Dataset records
····················

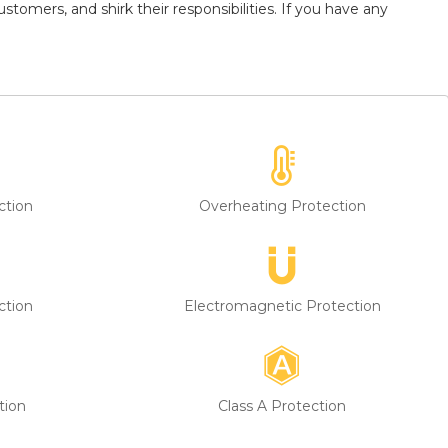
tomers, and shirk their responsibilities. If you have any
ction
Overheating Protection
ction
Electromagnetic Protection
tion
Class A Protection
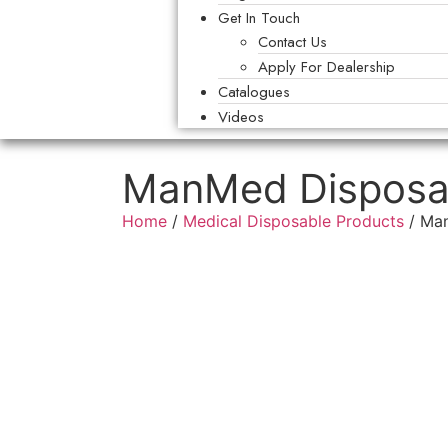
Get In Touch
Contact Us
Apply For Dealership
Catalogues
Videos
ManMed Disposabl
Home
/
Medical Disposable Products
/ Man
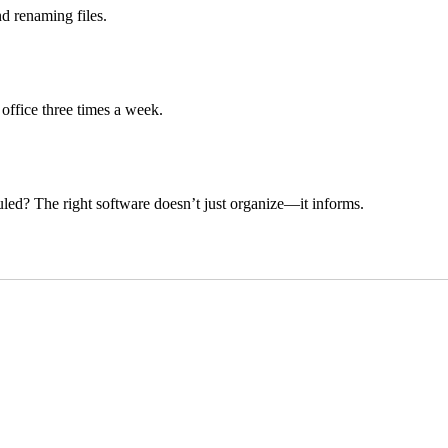
d renaming files.
 office three times a week.
uled? The right software doesn’t just organize—it informs.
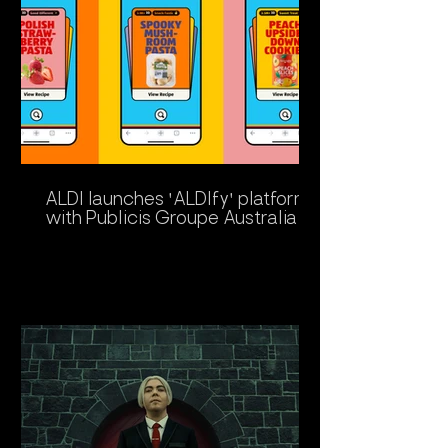
ALDI launches 'ALDIfy' platform
with Publicis Groupe Australia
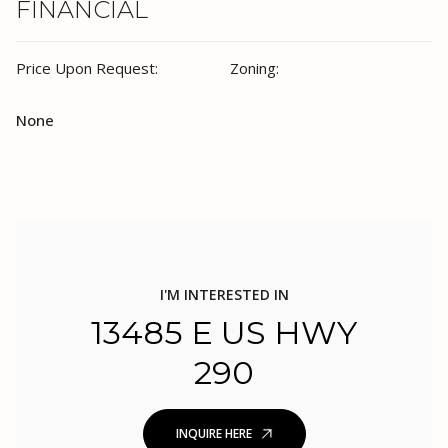
FINANCIAL
Price Upon Request:
Zoning:
None
I'M INTERESTED IN
13485 E US HWY
290
INQUIRE HERE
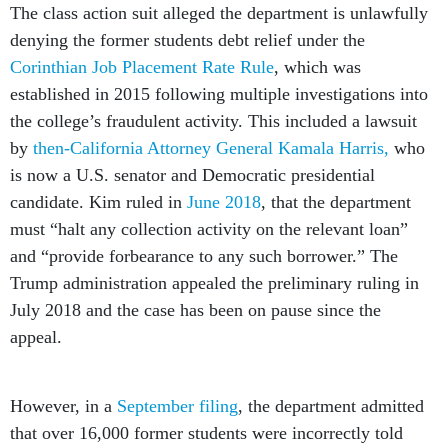
The class action suit alleged the department is unlawfully
denying the former students debt relief under the
Corinthian Job Placement Rate Rule
, which was
established in 2015 following multiple investigations into
the college’s fraudulent activity. This included a lawsuit
by
then-California Attorney General Kamala Harris,
who
is now a U.S. senator and Democratic presidential
candidate. Kim ruled in
June 2018
, that the department
must “halt any collection activity on the relevant loan”
and “provide forbearance to any such borrower.” The
Trump administration appealed the preliminary ruling in
July 2018 and the case has been on pause since the
appeal.
However, in a
September filing
, the department admitted
that over 16,000 former students were incorrectly told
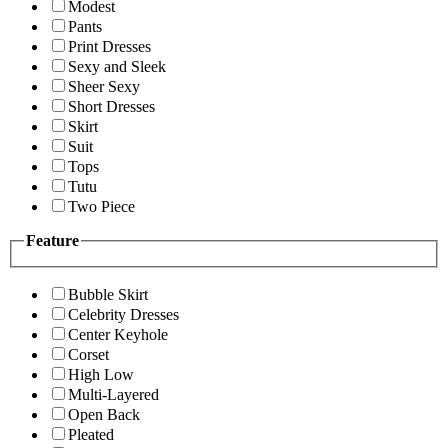
Modest
Pants
Print Dresses
Sexy and Sleek
Sheer Sexy
Short Dresses
Skirt
Suit
Tops
Tutu
Two Piece
Feature
Bubble Skirt
Celebrity Dresses
Center Keyhole
Corset
High Low
Multi-Layered
Open Back
Pleated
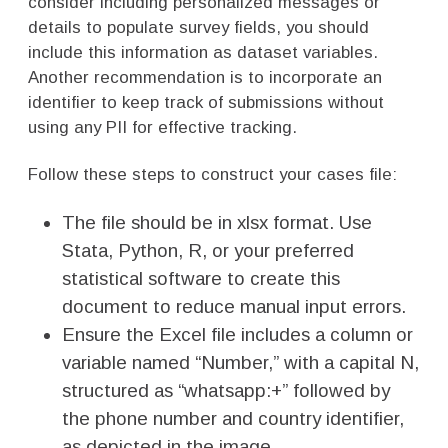
consider including personalized messages or
details to populate survey fields, you should
include this information as dataset variables.
Another recommendation is to incorporate an
identifier to keep track of submissions without
using any PII for effective tracking.
Follow these steps to construct your cases file:
The file should be in xlsx format. Use
Stata, Python, R, or your preferred
statistical software to create this
document to reduce manual input errors.
Ensure the Excel file includes a column or
variable named “Number,” with a capital N,
structured as “whatsapp:+” followed by
the phone number and country identifier,
as depicted in the image.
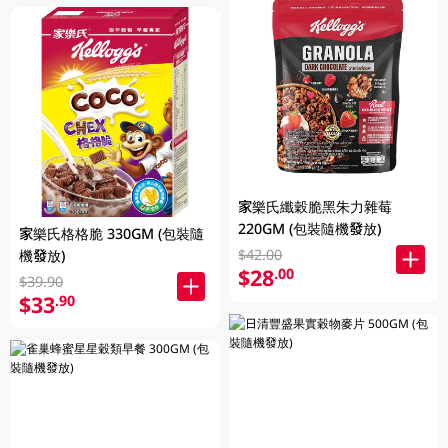
家樂氏纖穀脆黑朱力雜莓
220GM (包裝隨機發放)
家樂氏格格脆 330GM (包裝隨
$42.00
機發放)
$28
.00
$39.90
$33
.90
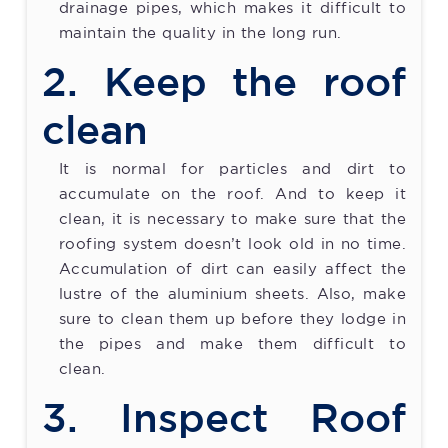
drainage pipes, which makes it difficult to
maintain the quality in the long run.
2. Keep the roof
clean
It is normal for particles and dirt to
accumulate on the roof. And to keep it
clean, it is necessary to make sure that the
roofing system doesn’t look old in no time.
Accumulation of dirt can easily affect the
lustre of the aluminium sheets. Also, make
sure to clean them up before they lodge in
the pipes and make them difficult to
clean.
3. Inspect Roof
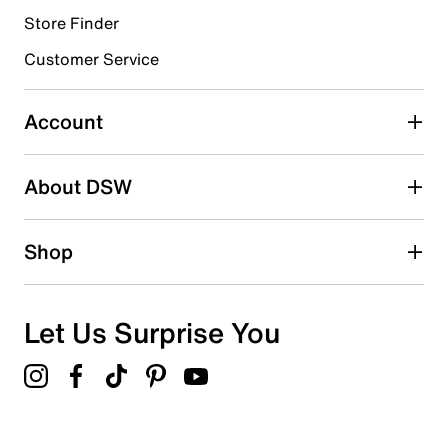
Store Finder
Select to rate the item with 4 stars. This action will open
submission form.
Customer Service
Select to rate the item with 5 stars. This action will open
submission form.
Account
Be the first to write a review
About DSW
Shop
Let Us Surprise You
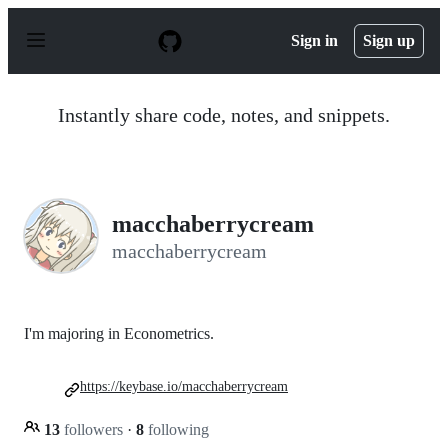
S
k
Sign in
Sign up
i
p
t
o
Instantly share code, notes, and snippets.
c
o
n
t
e
n
macchaberrycream
t
macchaberrycream
I'm majoring in Econometrics.
https://keybase.io/macchaberrycream
13
followers
·
8
following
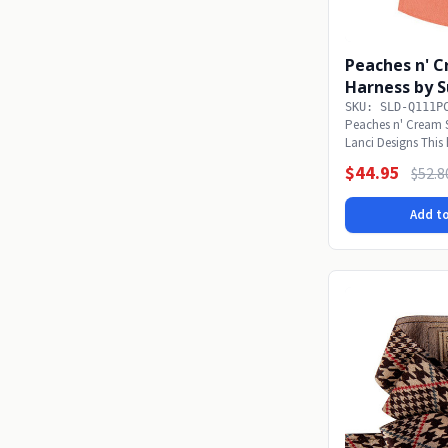
Peaches n' C
Harness by S
SKU: SLD-Q111P
Peaches n' Cream 
Lanci Designs This 
value...
$44.95
$52.8
Add to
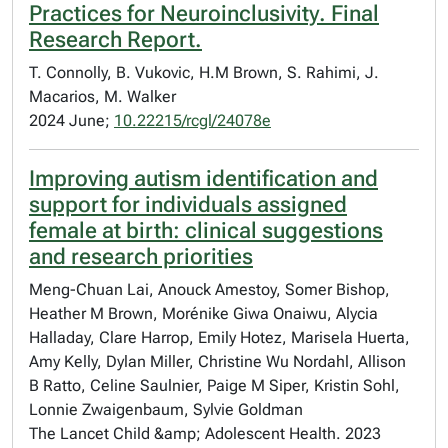
Practices for Neuroinclusivity. Final
Research Report.
T. Connolly, B. Vukovic, H.M Brown, S. Rahimi, J.
Macarios, M. Walker
2024 June;
10.22215/rcgl/24078e
Improving autism identification and
support for individuals assigned
female at birth: clinical suggestions
and research priorities
Meng-Chuan Lai, Anouck Amestoy, Somer Bishop,
Heather M Brown, Morénike Giwa Onaiwu, Alycia
Halladay, Clare Harrop, Emily Hotez, Marisela Huerta,
Amy Kelly, Dylan Miller, Christine Wu Nordahl, Allison
B Ratto, Celine Saulnier, Paige M Siper, Kristin Sohl,
Lonnie Zwaigenbaum, Sylvie Goldman
The Lancet Child &amp; Adolescent Health. 2023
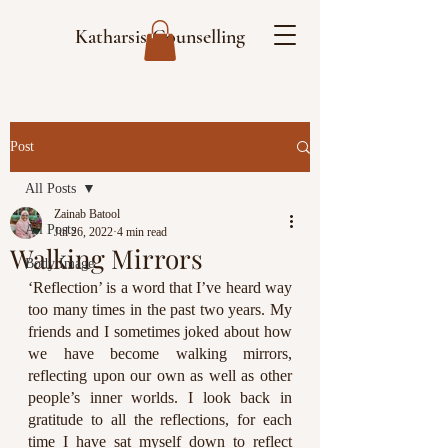
Katharsis Counselling
Post
All Posts
Zainab Batool
All Posts
Jul 26, 2022
4 min read
Walking Mirrors
Body Image
‘Reflection’ is a word that I’ve heard way 
too many times in the past two years. My 
friends and I sometimes joked about how 
we have become walking mirrors, 
reflecting upon our own as well as other 
people’s inner worlds. I look back in 
gratitude to all the reflections, for each 
time I have sat myself down to reflect 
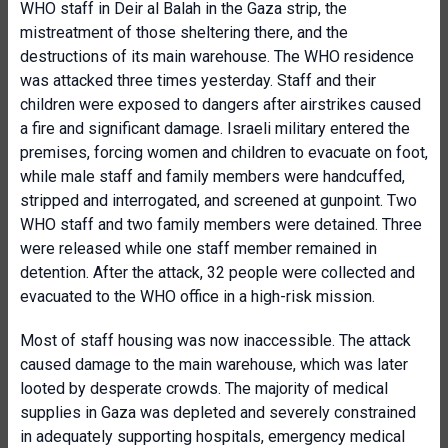
WHO staff in Deir al Balah in the Gaza strip, the
mistreatment of those sheltering there, and the
destructions of its main warehouse. The WHO residence
was attacked three times yesterday. Staff and their
children were exposed to dangers after airstrikes caused
a fire and significant damage. Israeli military entered the
premises, forcing women and children to evacuate on foot,
while male staff and family members were handcuffed,
stripped and interrogated, and screened at gunpoint. Two
WHO staff and two family members were detained. Three
were released while one staff member remained in
detention. After the attack, 32 people were collected and
evacuated to the WHO office in a high-risk mission.
Most of staff housing was now inaccessible. The attack
caused damage to the main warehouse, which was later
looted by desperate crowds. The majority of medical
supplies in Gaza was depleted and severely constrained
in adequately supporting hospitals, emergency medical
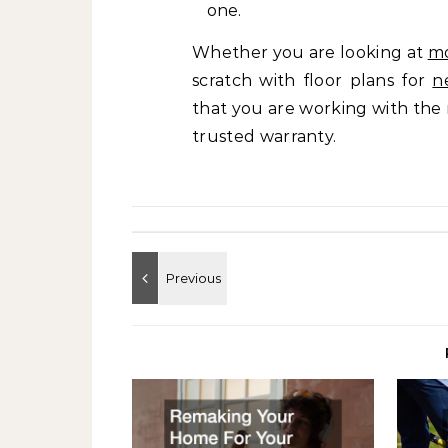
one.
Whether you are looking at
m
scratch with floor plans for
n
that you are working with the 
trusted warranty.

····················

• Exercise directions: Starting at the line that contains "evacuated to the", reproduce each line exactly through the end of the entries above, leaving every picture out.

• Solution for this task:
evacuated to the WHO office in a high-risk mission.
Most of staff housing was now inaccessible. The attack
caused damage to the main warehouse, which was later
looted by desperate crowds. The majority of medical
supplies in Gaza was depleted and severely constrained
in adequately supporting hospitals, emergency medical
one.
Whether you are looking at
m
scratch with floor plans for
n
that you are working with the 
trusted warranty.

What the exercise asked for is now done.